In engineering, some methods or components make special demands on the system.  The extra design features necessary to meet these demands are called overhead. For instance, in electrical engineering, a particular integrated circuit might draw large current, requiring a robust power delivery circuit and a heat-dissipation mechanism.

Example 
An example from software engineering is the encoding of information and data. The date and time "2011-07-12 07:18:47" can be expressed as Unix time with the 32-bit signed integer 1310447927, consuming only 4 bytes. Represented as ISO 8601 formatted UTF-8 encoded string 2011-07-12 07:18:47 the date would consume 19 bytes, a size overhead of 375% over the binary integer representation.
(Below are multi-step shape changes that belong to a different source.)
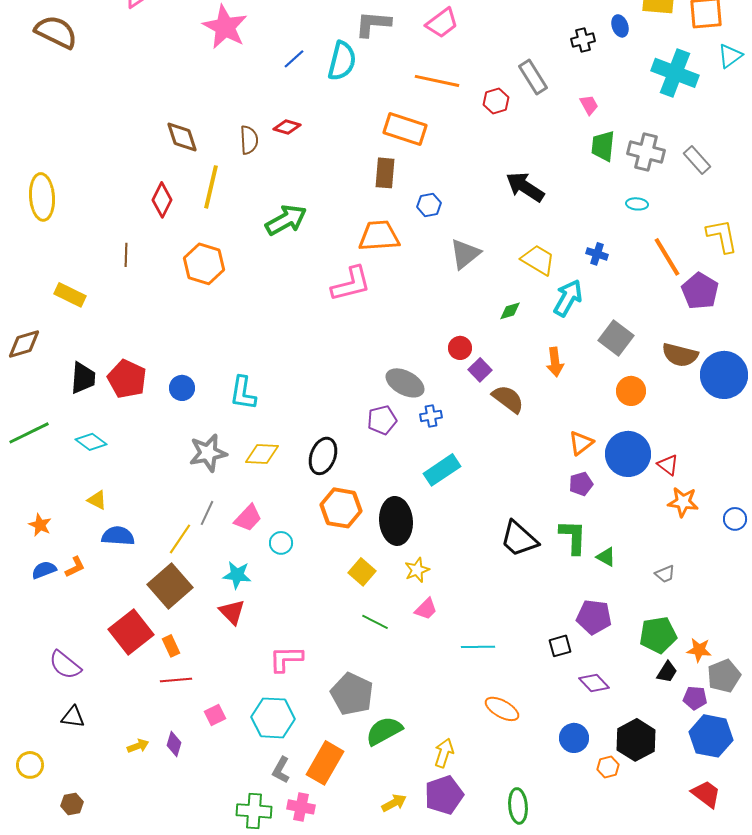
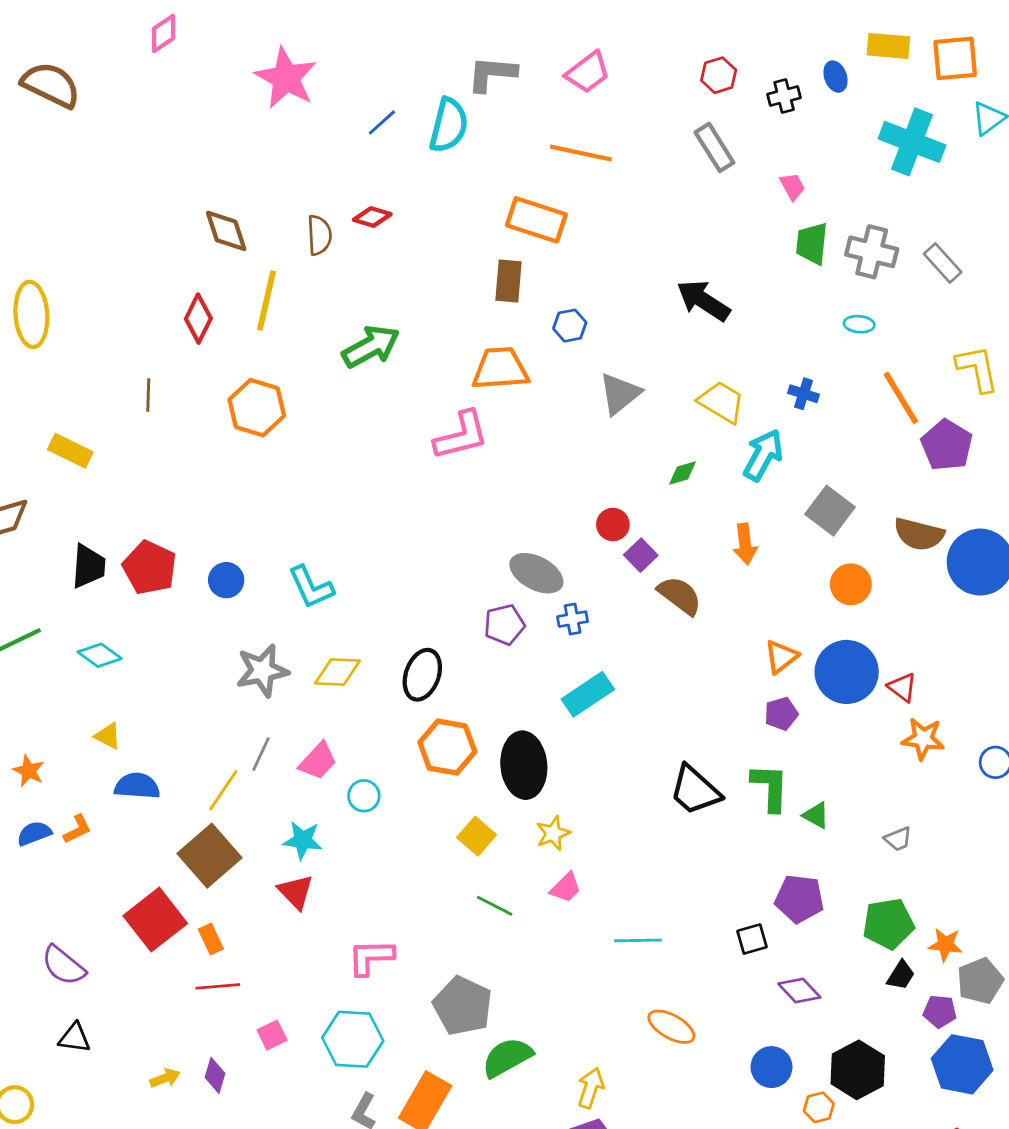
red hexagon: (496, 101) -> (719, 75), moved
cyan L-shape: (243, 393) -> (311, 587), turned -33

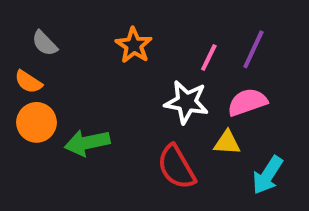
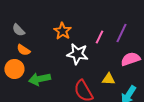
orange semicircle: (28, 82) -> (23, 50), moved
white star: (187, 102) -> (77, 54), moved
pink semicircle: (247, 102) -> (130, 59), moved

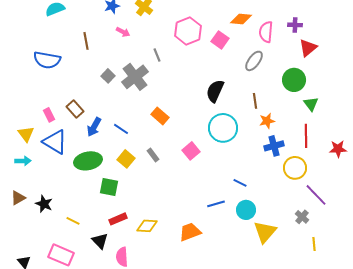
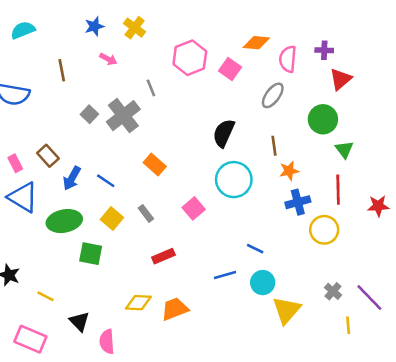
purple line: (316, 195) -> (369, 298), moved
red rectangle: (118, 219) -> (163, 256), moved
orange trapezoid: (190, 232) -> (175, 309), moved

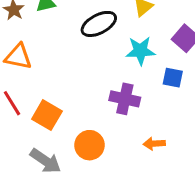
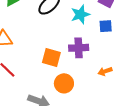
orange square: (47, 115) -> (51, 58), moved

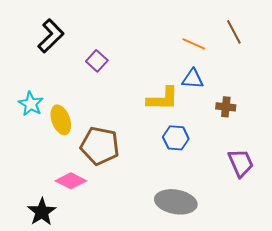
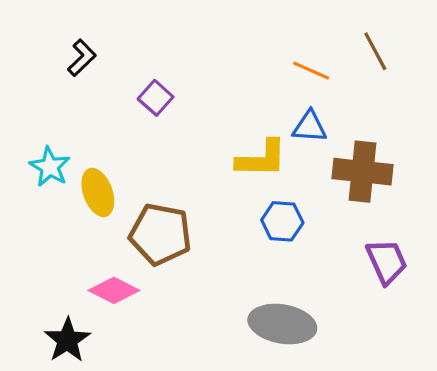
black L-shape: (51, 36) -> (82, 58), size x0.7
brown cross: (226, 107) -> (363, 172), size x1.8

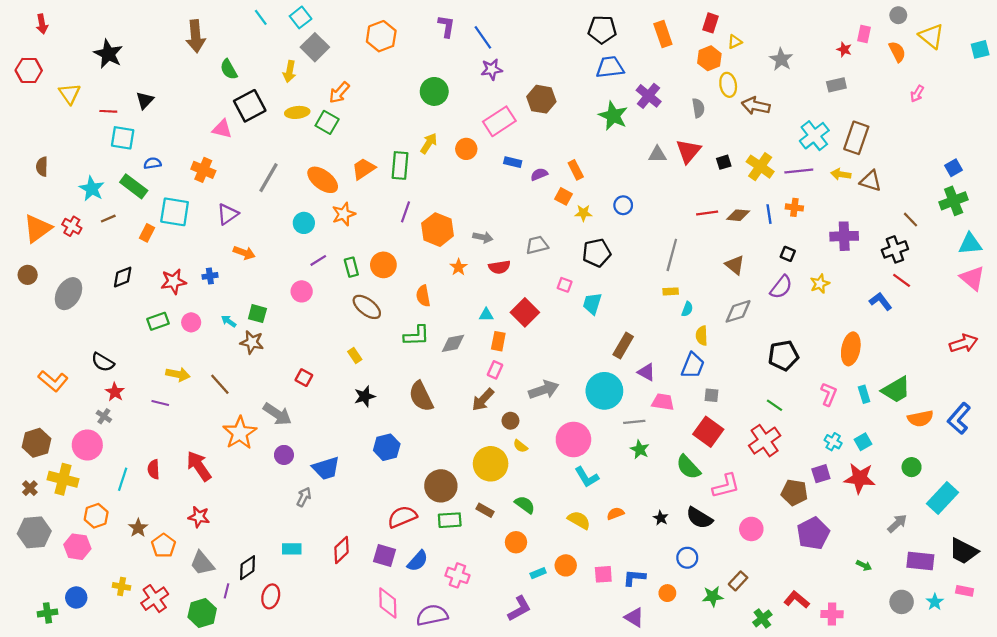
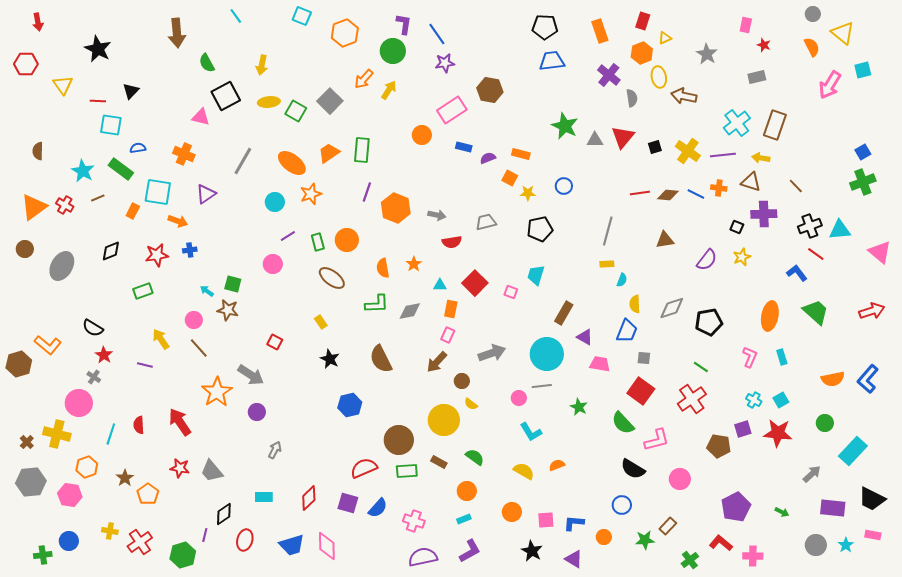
cyan square: (301, 17) -> (302, 16), moved, turned -30
pink rectangle: (864, 34) -> (746, 25), moved
gray square: (315, 47) -> (330, 101), moved
cyan square: (980, 49) -> (863, 70), moved
green circle: (434, 91) -> (393, 51), moved
orange arrow: (339, 93) -> (364, 79), moved
pink arrow: (917, 94) -> (830, 85), size x1.8
purple cross: (649, 96) -> (609, 75), moved
green star: (613, 116) -> (565, 126), moved
yellow arrow: (429, 143) -> (389, 90), moved
orange rectangle: (576, 170) -> (521, 154), turned -48
brown triangle: (871, 181) -> (751, 182), moved
blue line: (769, 214) -> (696, 194), turned -54
brown line: (910, 220) -> (796, 186), moved
cyan triangle: (970, 244) -> (840, 230), moved
orange arrow: (244, 253) -> (178, 221), moved
black square: (788, 254) -> (737, 227), moved
brown triangle: (735, 265) -> (665, 240), turned -48
orange star: (459, 267) -> (414, 264), moved
pink square: (565, 285) -> (511, 292), moved
gray diamond: (738, 311) -> (672, 308), moved
pink circle: (191, 322) -> (194, 320), moved
yellow arrow: (178, 374) -> (161, 339), turned -135
green trapezoid: (896, 390) -> (816, 312), moved, turned -108
black star: (365, 396) -> (330, 359), turned -30
gray line: (634, 422) -> (542, 386), moved
pink circle: (573, 439) -> (519, 398), size x0.5
brown hexagon: (36, 443) -> (19, 364), moved
blue trapezoid: (326, 468) -> (292, 545), moved
black star: (661, 518) -> (532, 551), moved, size x1.5
purple pentagon: (813, 533) -> (736, 507), moved
gray trapezoid: (202, 563) -> (212, 471), moved
cyan rectangle: (538, 573) -> (464, 519), moved
pink diamond: (388, 603) -> (327, 546), moved
purple semicircle: (432, 615) -> (423, 557), moved

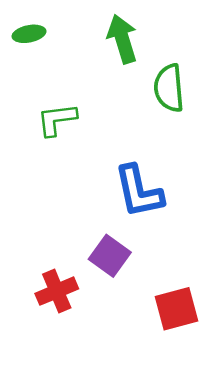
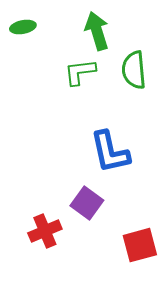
green L-shape: (57, 120) -> (80, 72), moved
As XML this date can be written as follows with an overhead of 218 characters, while adding the semantic context that it is a CHANGEDATE with index 1.
 <?xml version="1.0" encoding="UTF-8"?>
 <DATETIME qualifier="CHANGEDATE" index="1">
     <YEAR>2011</YEAR>
     <MONTH>07</MONTH>
     <DAY>12</DAY>
     <HOUR>07</HOUR>
     <MINUTE>18</MINUTE>
     <SECOND>47</SECOND>
 </DATETIME>
The 349 bytes resulting from the UTF-8 encoded XML correspond to a size overhead of 8725% over the original integer representation.